A long time ago I stood in the car-park of Ikea, staring at my car and the sofa I had just purchased. The latter wouldn't fit into the former, despite my best efforts. At that moment a man stood himself beside me and asked me if I needed a hand. He pulled his Range Rover alongside, helped me load the sofa into the back of it and there I perched on the journey home as the girlfriend followed in my car. He was a nice chap and his somewhat glamorous lady friend was obviously used to such acts of charity. As I sat in the back, holding onto the sofa and swaying backwards and forwards I noticed something. On one of those note-taking pads that stick to the windscreen he had written a number self-affirmations and reminders. It was something I notice him consult at the traffic lights when we stopped and again when we arrived at my home.

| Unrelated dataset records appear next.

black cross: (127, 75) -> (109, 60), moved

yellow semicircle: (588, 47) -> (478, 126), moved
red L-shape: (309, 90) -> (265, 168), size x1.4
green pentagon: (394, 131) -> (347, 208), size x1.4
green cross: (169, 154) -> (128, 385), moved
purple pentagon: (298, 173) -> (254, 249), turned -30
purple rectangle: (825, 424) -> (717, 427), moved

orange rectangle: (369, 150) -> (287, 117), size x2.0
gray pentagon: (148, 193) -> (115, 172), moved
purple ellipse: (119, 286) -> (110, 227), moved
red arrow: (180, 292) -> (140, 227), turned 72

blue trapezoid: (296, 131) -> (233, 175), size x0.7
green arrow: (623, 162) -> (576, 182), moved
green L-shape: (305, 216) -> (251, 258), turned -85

Without any bother he helped me unload the sofa, declined any form of payment or thanks, simply saying that he had once been in a similar situation and nobody had helped him.
From such things mighty oaks grow.
This morning I was watching this video and was struck by a number of things, this memory in particular. The hyperbole of the title aside, I found it disquieting to realise how impacted I was by such simple acts of kindness and generosity.

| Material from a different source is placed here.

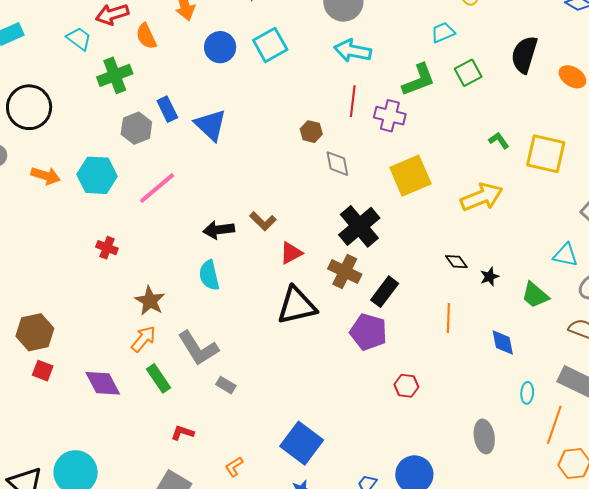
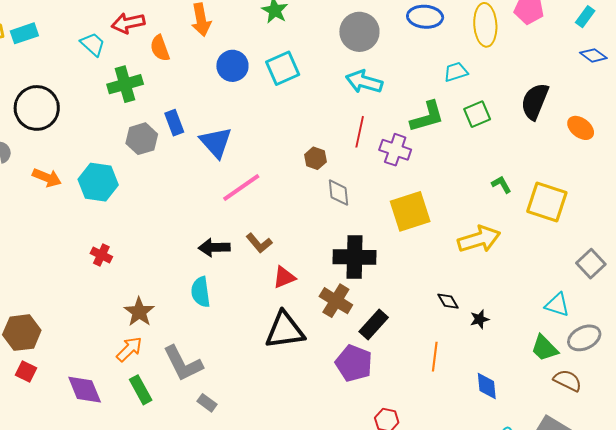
pink line: (157, 188) -> (241, 188), moved
black cross: (359, 226) -> (355, 257), turned 36
green trapezoid: (535, 295) -> (545, 348), moved

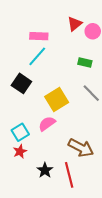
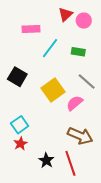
cyan line: (37, 56) -> (50, 48), moved
pink semicircle: (47, 124) -> (75, 103), moved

Kindness is a virtue, although I would argue it should be the de facto state of being for the majority of us. In a world of rudeness, selfishness and casualness kindness seems to have been forgotten. Too often we think of kindness in the context of sympathy and empathy. Kindness is more than that.
As a society we are casually brutal. We casually fling invective at our fellow drivers, we fight for space, cut up and do our best to get ahead. Courtesy is a common absence. We casually denigrate those in different situations to us, casually criticise and put down those who cannot do anything about where they find themselves. We are casually greedy, casually thoughtless and casually self-absorbed. We casually ignore the neighbours and casually do our own thing. We casually ignore the old woman trying to cross the street, or our families and friends just that bit too far away. We are casually indifferent, casually callous, casually casual about the well-being and well-fare of our fellow person. Our virtues are casual, as casually disregarded as our common decency, courtesy and principles, all because there is a reason to be, whatever that is.

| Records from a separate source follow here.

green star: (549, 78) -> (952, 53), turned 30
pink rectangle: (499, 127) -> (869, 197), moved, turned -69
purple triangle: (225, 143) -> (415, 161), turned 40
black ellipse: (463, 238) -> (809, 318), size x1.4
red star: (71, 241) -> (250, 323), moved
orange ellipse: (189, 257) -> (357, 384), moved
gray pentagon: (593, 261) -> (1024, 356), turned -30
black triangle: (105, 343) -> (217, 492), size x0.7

We are astounded by kindness. We are surprised and delighted by the concept of 'suspended coffees' and all the similar charities of life. We watch a video of random acts of kindness and weep. We wonder if we could do such things and then casually go on our way.
I wonder when our attitude to kindness became so indifferent, so unforgiving. I wonder when it became less a habit and a way of being and more an object of rarity.
I wonder that kindness as a virtue is less valuable and less laudable than kindness as a fact. I wonder what I can do to be more kind.